Seyda Hazretleri (k.s.), Allah'a giden yolda Sadat-ı Kiram'ın metodunu manevi tasarruflarıyla insanların yüreğine işleyen gönül sultanıdır. O, aynı zamanda alışılmışın dışında bir uygulamayla vaazsız, nasihatsiz ve hiçbir kelam etmeksizin etrafında halka oluşturan bir Allah dostudur.

Seyda Hazretleri (k.s.), Allah'a giden yolda Sadat-ı Kiram'ın metodunu manevi tasarruflarıyla insanların yüreğine işleyen gönül sultanıdır. O, aynı zamanda alışılmışın dışında bir uygulamayla vaazsız, nasihatsiz ve hiçbir kelam etmeksizin etrafında halka oluşturan bir Allah dostudur.

Gerçekten de binlerce insanın kafileler halinde Menzil'e gidip Seyda Hazretleri'nin manevi tasarruf şemsiyesi altında halka oluşturması akıllara durgunluk veren bir hadisedir.
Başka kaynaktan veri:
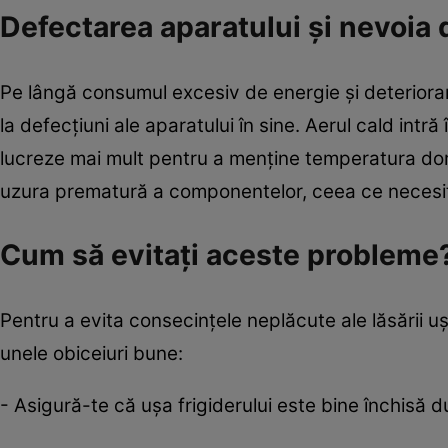
Defectarea aparatului și nevoia d
Pe lângă consumul excesiv de energie și deteriorare
la defecțiuni ale aparatului în sine. Aerul cald intră
lucreze mai mult pentru a menține temperatura dori
uzura prematură a componentelor, ceea ce necesită 
Cum să evitați aceste probleme
Pentru a evita consecințele neplăcute ale lăsării uși
unele obiceiuri bune:
- Asigură-te că ușa frigiderului este bine închisă du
Elbette ki bu durumu ne akılla, ne ilimle izah edilebilir, ancak ve ancak bunu; “Allah bir kulunu sevdi mi, isterse bütün dünyayı ayağına getirir” tarzında izah edebiliriz. Nitekim her şey sevgi ve sevilmek denen iksir içinde gizlidir. Bu yüzden insanlar akın akın dergâhını ziyaret etmiştir. Zira Seyda Hazretleri etrafında kümelenen kalabalığın sayısına bakmaksızın, Allah'a giden yolda Sadat-ı Kiramın ortaya koyduğu düsturları hem yaşayarak hem de yaşatarak hayırhah daire çizen bir gönül sultanıdır. Meğer bütün gizem yaşamak ve yaşatmaktaymış.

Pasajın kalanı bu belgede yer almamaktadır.